◆ Work task:
Set every record down verbatim and omit the pictures.

◆ Input data:
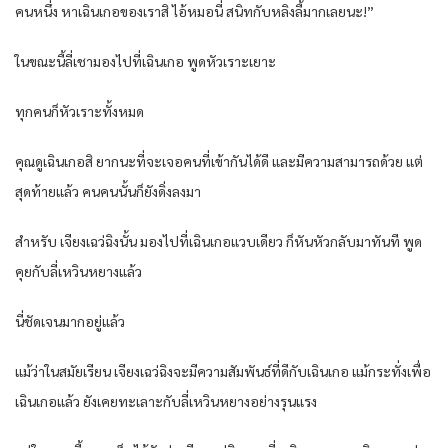
คนหนึ่ง หาเฉินเกอของเราสิ ไอ้หมอนี่ สนิทกับหลิงลี้มากเลยนะ!”
ในขณะนี้ลี่เชามองไปที่เฉินเกอ พูดหัวเราะเยาะ
ทุกคนก็หัวเราะทั้งหมด
คุณดูเฉินเกอสิ ยากนะที่จะเจอคนที่เข้ากันได้ดี และมีความสามารถด้วย แต่
สุดท้ายแล้ว คนคนนั้นก็ยังดิ่งลงมา
สำหรับ เจียงเฉว่ฉิงนั้น มองไปที่เฉินเกอแวบเดียว ก็หันหัวกลับมาทันที พูด
คุยกับลี่เหวินหยางแล้ว
นี่ชัดเจนมากอยู่แล้ว
แม้ว่าในสมัยเรียน เจียงเฉว่ฉิงจะมีความสัมพันธ์ที่ดีกับเฉินเกอ แม้กระทั่งเพื่อ
เฉินเกอแล้ว ยังเคยทะเลาะกับลี่เหวินหยางอย่างรุนแรง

◆ Response:
คนหนึ่ง หาเฉินเกอของเราสิ ไอ้หมอนี่ สนิทกับหลิงลี้มากเลยนะ!”
ในขณะนี้ลี่เชามองไปที่เฉินเกอ พูดหัวเราะเยาะ
ทุกคนก็หัวเราะทั้งหมด
คุณดูเฉินเกอสิ ยากนะที่จะเจอคนที่เข้ากันได้ดี และมีความสามารถด้วย แต่
สุดท้ายแล้ว คนคนนั้นก็ยังดิ่งลงมา
สำหรับ เจียงเฉว่ฉิงนั้น มองไปที่เฉินเกอแวบเดียว ก็หันหัวกลับมาทันที พูด
คุยกับลี่เหวินหยางแล้ว
นี่ชัดเจนมากอยู่แล้ว
แม้ว่าในสมัยเรียน เจียงเฉว่ฉิงจะมีความสัมพันธ์ที่ดีกับเฉินเกอ แม้กระทั่งเพื่อ
เฉินเกอแล้ว ยังเคยทะเลาะกับลี่เหวินหยางอย่างรุนแรง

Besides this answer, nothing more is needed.